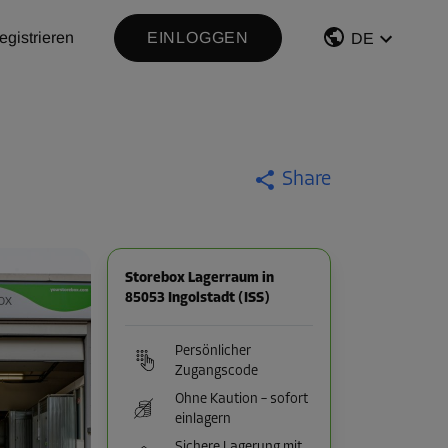
egistrieren
EINLOGGEN
DE
Share
Storebox Lagerraum in
85053 Ingolstadt (ISS)
Persönlicher
Zugangscode
Ohne Kaution – sofort
einlagern
Sichere Lagerung mit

**********

Output each record verbatim and leave out its pictures.

Answer to the problem:
egistrieren
EINLOGGEN
DE
Share
Storebox Lagerraum in
85053 Ingolstadt (ISS)
Persönlicher
Zugangscode
Ohne Kaution – sofort
einlagern
Sichere Lagerung mit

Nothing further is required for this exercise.